You can find the data story on our website here

Abstract

This project explores the evolution of actors’ careers and the portrayal of antagonists in cinema, using a blend of network analysis, natural language processing (NLP), and sentiment analysis. We aim to uncover how actor career trajectories evolve across genres, the collaborative networks that shape successful film outcomes, and the rise of the "sympathetic villain" in popular cinema. Through the CMU Movie Summary Corpus and supplementary datasets, we will analyze genre shifts, actor collaboration clusters, and changing emotional tones associated with antagonists. The project intends to provide visualizations and insights into the key elements that drive cinematic success, while also offering an interactive component where users can simulate potential movie plots based on actor profiles. Our work will reveal trends in Hollywood's storytelling dynamics and demonstrate the interconnectedness of genre evolution, actor choices, and character portrayal.

Project Structure

The directory structure of new project looks like this:

├── data/                     <- Project data files #IGNORED
   ├── CMU_dataset/           <- Chosen dataset
   ├── TMDB_dataset/          <- TMDB local dataset to avoid API requests
   ├── TMDB_dataset_csv/      <- TMDB local dataset to avoid API requests
   ├── the_oscar_award.csv    <- Academy Awards: 1927 - 2024 nominees and winners dataset
   └── movie_data.csv         <- Directors, Actors, Genres, and Movies ratings
│
│
├── output_data/                                <- Processed data files
   └── actor_sentiment_popularity_scores.csv    <- tvtropes_pipeline.py output
│
│
├── src/                               <- Source code
   ├── results_P2.ipynb                <- Old results file, containing all Milestone 2 analysis
   ├── helpers_actors_analysis.py      <- Helper functions to Actors, Movies and Oscars analysis
   ├── helpers_villain_analysis.py     <- Helper functions for villain sentiment analysis
   ├── helpers_API.py                  <- TMDB database API GET functions
   │
   └── drafts/                         <- Separate data pipelines and plots
      ├── SP_plot.ipynb                <- Sentiment/Popularity score plot for actors
      ├── tvtropes_pipeline.py         <- Data pipeline that processes tvtropes file
      ├── sympathetic_villain.ipynb    <- Sentiment analysis pipeline on character_metadata
      └── oscars_movies_analysis.ipynb <- Actor/Genres constellations analysis and additional oscars implementations
│
│
│
├── results.ipynb               <- New main file, containing all Milestone 3 analysis
├── model.app                   <- Application containing our machine learning model deployed with the website
│
├── notebook_merger.py          <- notebooks merger script
├── .gitignore                  <- List of files ignored by git
├── requirements.txt            <- List of used libraries
├── install_requirements.ipynb  <- Notebook to install or update python dependencies
└── README.md

⚠️ Important: Refer to install_requirements.ipynb to ensure all required libraries are installed.

Research Questions

1. How have genre preferences and trends evolved over the decades?

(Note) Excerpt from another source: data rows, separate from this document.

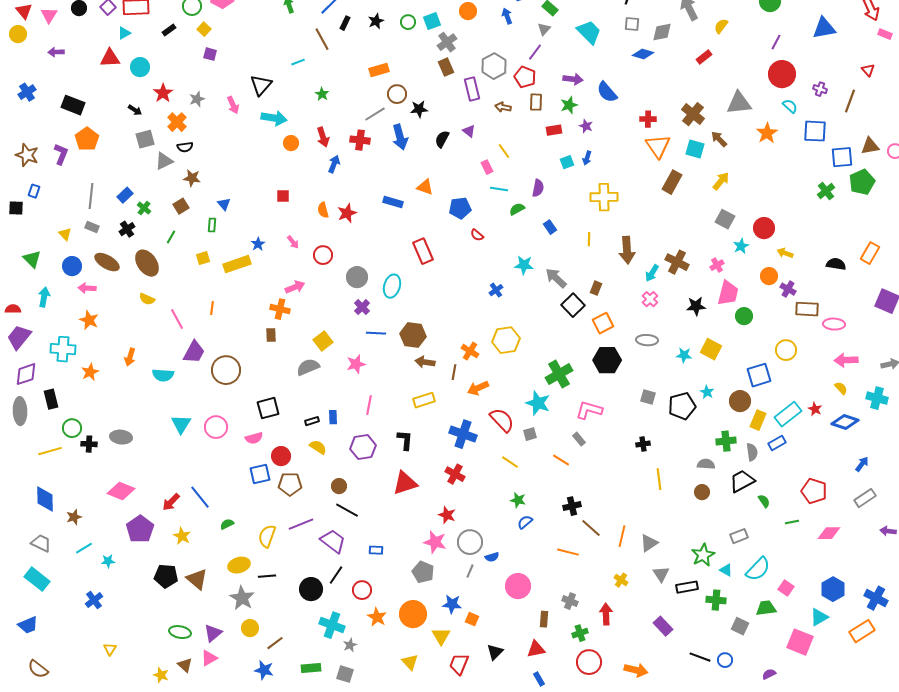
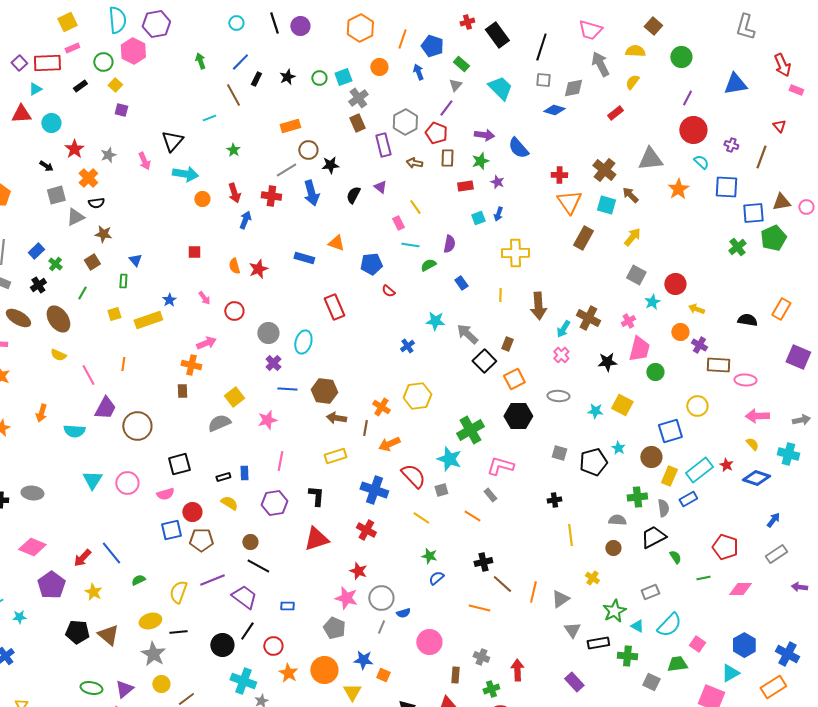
yellow cross: (621, 580) -> (592, 578), moved

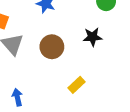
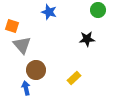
brown circle: (52, 47) -> (36, 70), moved

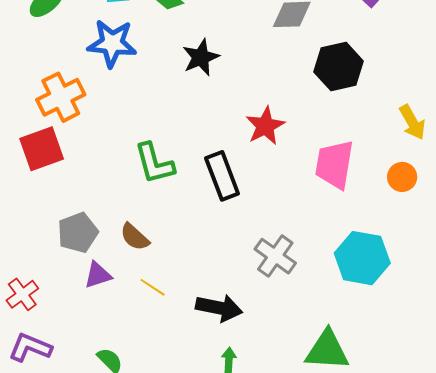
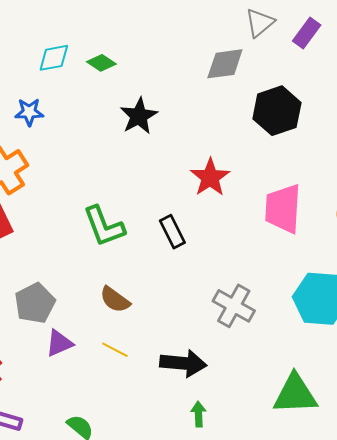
blue star: (112, 43) -> (29, 112), moved, size x0.6
black rectangle: (222, 176) -> (172, 232), size x0.7
brown semicircle: (135, 237) -> (115, 300), moved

2. What is the impact of actor collaborations and director influence on movie success?

3. How has the portrayal of villains, particularly sympathetic antagonists, changed over time?

4. Can sentiment analysis reveal patterns in character portrayals, especially for antagonists?

5. How do combined factors (actors, genres, directors) predict movie success metrics (IMDb ratings, box office revenues)?

Proposed Additional Datasets

Proposed Additional Datasets

  1. IMDb Collaborations Data

    • Content: Insights into actor pairings, collaboration frequency, and success metrics (e.g., box office revenue, IMDb ratings).
    • Processing Approach: Integration of IMDb collaboration data to analyze actor constellations. Using NetworkX, we’ll map actor networks and calculate centrality metrics for identifying influential nodes and clusters within Hollywood.
  2. The Movie Database (TMDb) API

    • Content: Metadata for films, including genres, keywords, and actor bios.
    • Processing Approach: Using Python API requests to gather additional genre and character information for sentiment analysis. Pagination and API throttling will be managed during requests.
  3. Oscars Dataset

    • Content: Oscar nomination and award data from 1927 to 2024, including details on award categories, nominees, and winners.
    • Processing Approach: Analysis of Oscar data to correlate critically acclaimed performances with sentiment trends and genre shifts.
  4. IMDb Ratings

    • Content: IMDb ratings, votes, and reviews for movies.
    • Processing Approach: Correlation of actor clusters and genres with box office success metrics, exploring how actor networks and genres contribute to success.

Here is the revised and more detailed version of your methods section reflecting the updates and additional content from the newly provided notebook:


Methods

1. NLP and Sentiment Analysis

  • Text Tokenization: Using NLTK to tokenize plot summaries for sentiment analysis.
  • Sentiment Categorization: Employing VADER Sentiment Analysis to classify characters as sympathetic villains based on polarity scores.

2. Data Manipulation and Integration

  • Data Cleaning: Extracting relevant features from character.metadata.tsv and plot_summaries.txt.
  • Character Analysis: Using pandas to isolate and analyze prominent characters and their portrayals.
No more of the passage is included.